Holiday Blessings and Fabio Unveiled

Happy Thanksgiving to all our friends and family! It has been a very blessed and happy morning here at the Bourque household. First our son Michael called and said we were going to be grandparents for the second time. 🙂 🙂

Then Barb and I took our Emma to the office and did an ultrasound. I was holding my breath while I put the transducer on and looked at the screen…

Lo and behold we saw multiple gestational sacs with little puppy fetuses inside. 🙂

We will be having a formal ultrasound next week at the vets, but there is no doubt that Mulder came through with the help of high tech veterinary medicine. The pups will be due the week after Christmas.


So now I can show everyone (with his owner Berna’s blessing) the photos of Mulder (Emma’s Fabio) taken during our infertilty adventure last month.
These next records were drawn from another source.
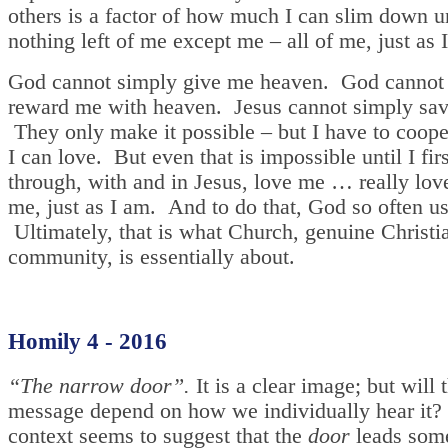
others is a factor of how much I can slim down un
nothing left of me except me – all of me, just as 
God cannot simply give me heaven. God cannot
reward me with heaven. Jesus cannot simply sa
They only make it possible – but I have to coop
I can love. But even that is impossible until I fir
through, with and in Jesus, love me … really love
me, just as I am. And to do that, God so often us
Ultimately, that is what Church, genuine Christi
community, is essentially about.
Homily 4 - 2016
“The narrow door”.
It is a clear image; but will 
message depend on how we individually hear it?
context seems to suggest that the
door
leads som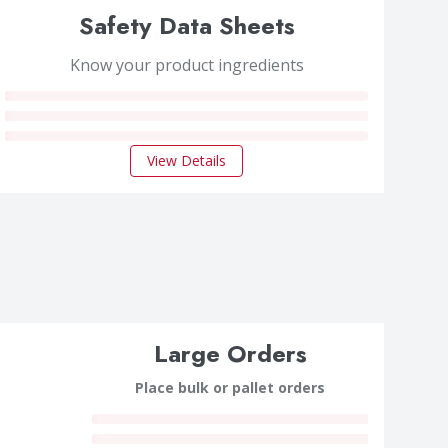
Safety Data Sheets
Know your product ingredients
View Details
Large Orders
Place bulk or pallet orders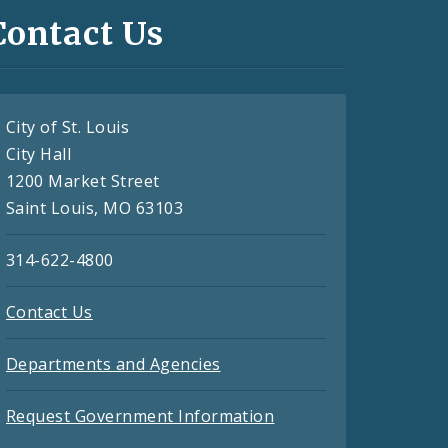
Contact Us
City of St. Louis
City Hall
1200 Market Street
Saint Louis, MO 63103
314-622-4800
Contact Us
Departments and Agencies
Request Government Information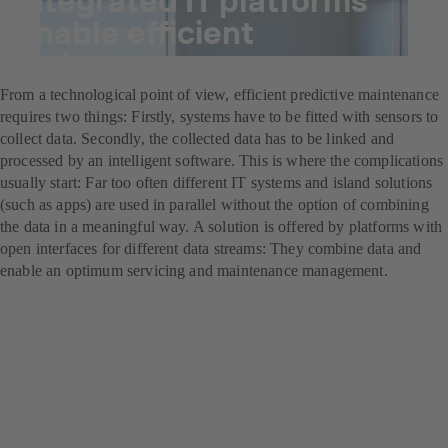
enable efficient
maintenance management
From a technological point of view, efficient predictive maintenance
requires two things: Firstly, systems have to be fitted with sensors to
collect data. Secondly, the collected data has to be linked and
processed by an intelligent software. This is where the complications
usually start: Far too often different IT systems and island solutions
(such as apps) are used in parallel without the option of combining
the data in a meaningful way. A solution is offered by platforms with
open interfaces for different data streams: They combine data and
enable an optimum servicing and maintenance management.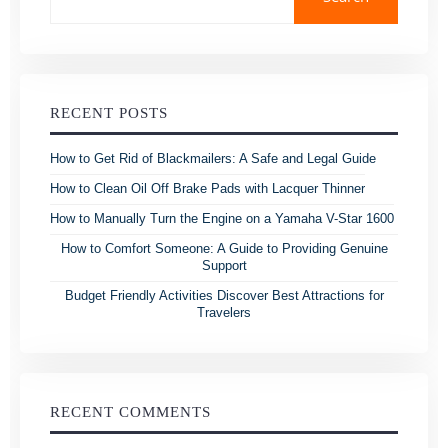
RECENT POSTS
How to Get Rid of Blackmailers: A Safe and Legal Guide
How to Clean Oil Off Brake Pads with Lacquer Thinner
How to Manually Turn the Engine on a Yamaha V-Star 1600
How to Comfort Someone: A Guide to Providing Genuine
Support
Budget Friendly Activities Discover Best Attractions for
Travelers
RECENT COMMENTS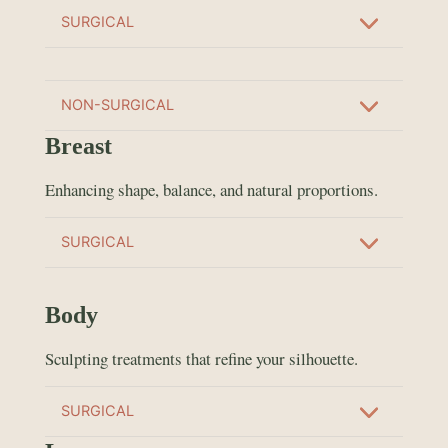
SURGICAL
NON-SURGICAL
Breast
Enhancing shape, balance, and natural proportions.
SURGICAL
Body
Sculpting treatments that refine your silhouette.
SURGICAL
Such a sweet good natured golden, and to be a father again. Thank you Berna again for letting us “borrow” him for that weekend.

Summer Swimming Flashback

I’m back from the Dominican Republic with a surgical team that spent eight days doing major surgery on the poor people of the Las Matas de Farfan region near Haiti. The many challenges were physical, emotional, and professional. We have so much and they have so little. Life and death visited us that week and showed me just how razor thin the difference is when you have absolutely no resources, education, or support staff. I hope to never complain again.

On a happier note, I was looking through some of the old photos and came across some pictures of my daughter introducing a litter of pups to the water. The pups really had a ball and with the cold weather coming, these photos might be a last attempt to enjoy the memories of summer.


As I continue with this blog, I have more and more a feeling that what I’m doing is like the old Seinfeld show: writing a lot about nothing. However by focusing on the simple things, life slows and you can savor the experiences that come your way.

Our Emma still gives me the same answering thump of her tail when I ask her if there are any pups inside. Her ultrasound is scheduled for two weeks.


On The Lighter Side

Barb and I receive many photos and emails from friends and family on all kinds of animal life. Two of my recent favorites are below.

I tried to teach Solo our youngest golden to be more handy around the kitchen. She refused to wear the apron and the closest pose I could get was when she spied the cat’s food dish on our kitchen island. I then tried to send her outside to fetch a pumkin for baking a pie. She started out ok until she found out that the pumpkin stalk was tasty.

Every morning since “the breeding”, I ask Emma the same question. Any puppies inside? She thumps her tail twice and gives me the same answer…why are you worrying about tomorrow when there are so many adventures to be had today!

I leave on Saturday for a medical mission outside the country. This will be the last post until I return. Have a nice day.